Mostrando entradas con la etiqueta continuation. Mostrar todas las entradas
Mostrando entradas con la etiqueta continuation. Mostrar todas las entradas

miércoles, 18 de enero de 2012

Fastruby 0.0.17 released: performance improvements

Fastruby is a gem which allows to execute ruby code much faster than normal, currently in a state of transition between a spike and a usable gem, it is released when possible with incremental improvements.
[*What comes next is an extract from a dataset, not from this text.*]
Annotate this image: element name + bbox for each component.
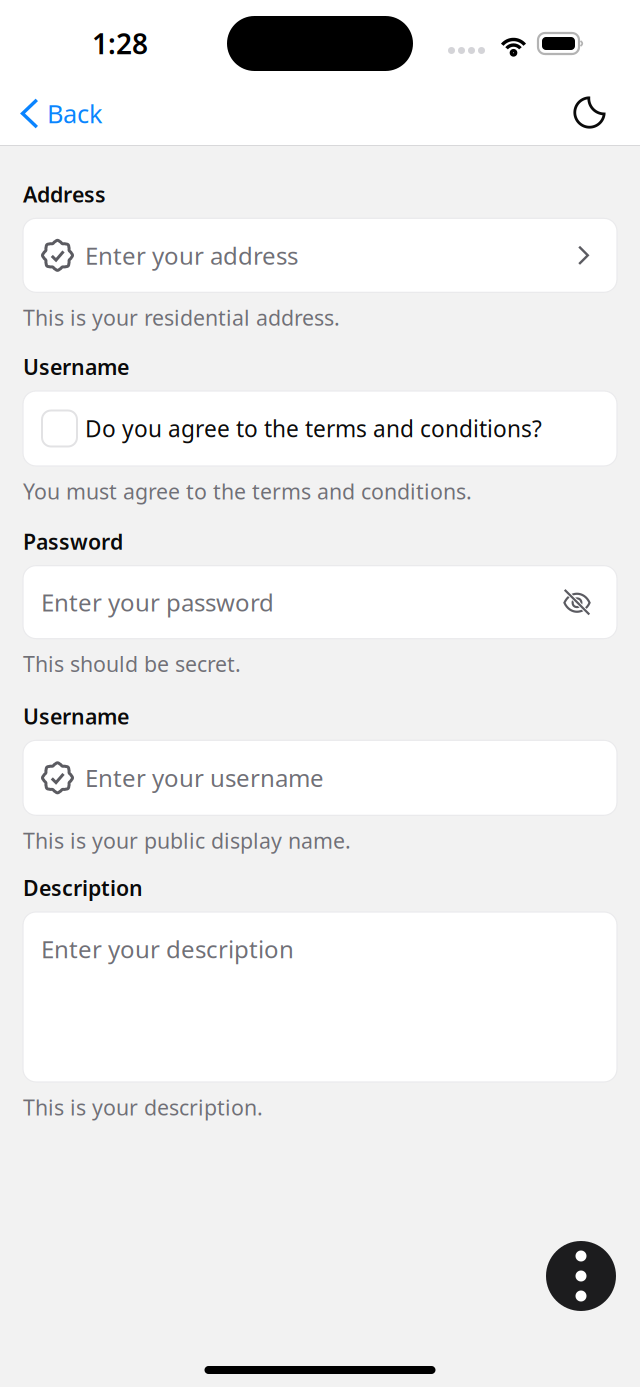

The main improvemens on fastruby v0.0.17 are the optimizations:
  • Direct call to CFUNC methods on ruby1.9 (speed up for native methods like Fixnum#+, Fixnum#>, etc...)
  • Refactored Ruby to C translation to use inlined code instead of anonymous functions for each expression, this avoids unnecesary C functions
  • Improvement on non-local jumps return and next to avoid setjmp when possible using normal goto's. This affects performance on ruby1.9 and ruby1.8 as well
  • Implemented scopes on C stack instead of heap when possible
And bug fixes:
The overall result of the optimi
zations (specially the one about relocating scopes on native stack) are the great time improvement on benchmark1.rb for which fastruby takes about 20-30% less time than ruby1.9


Install

You can clone the repository at github:
git clone git://github.com/tario/fastruby.git
git checkout v0.0.17
Or install it using gem install:
gem install fastruby 

Placing Ruby scopes on native stack instead of heap

Initially, at the very beginning of the project, natural translation of ruby to C lead us to translate ruby local variables as C local variables, but this implementation is wrong since ruby stack can diverge in a tree while proc and continuation objects can potentially hold references to local variable scopes (e.g. lambdas can retain references to scopes, read and write while other scopes "at the same level" can be created but in another branch). Many releases ago I solved this problem by implement a structure to support this "branching" behavior of ruby scopes, the "stack chunk" (See Fastruby 0.0.8 released with support for lambdas and Callcc puzzle on fastruby IV: Execution stack as a DAG, lambda cases for more details)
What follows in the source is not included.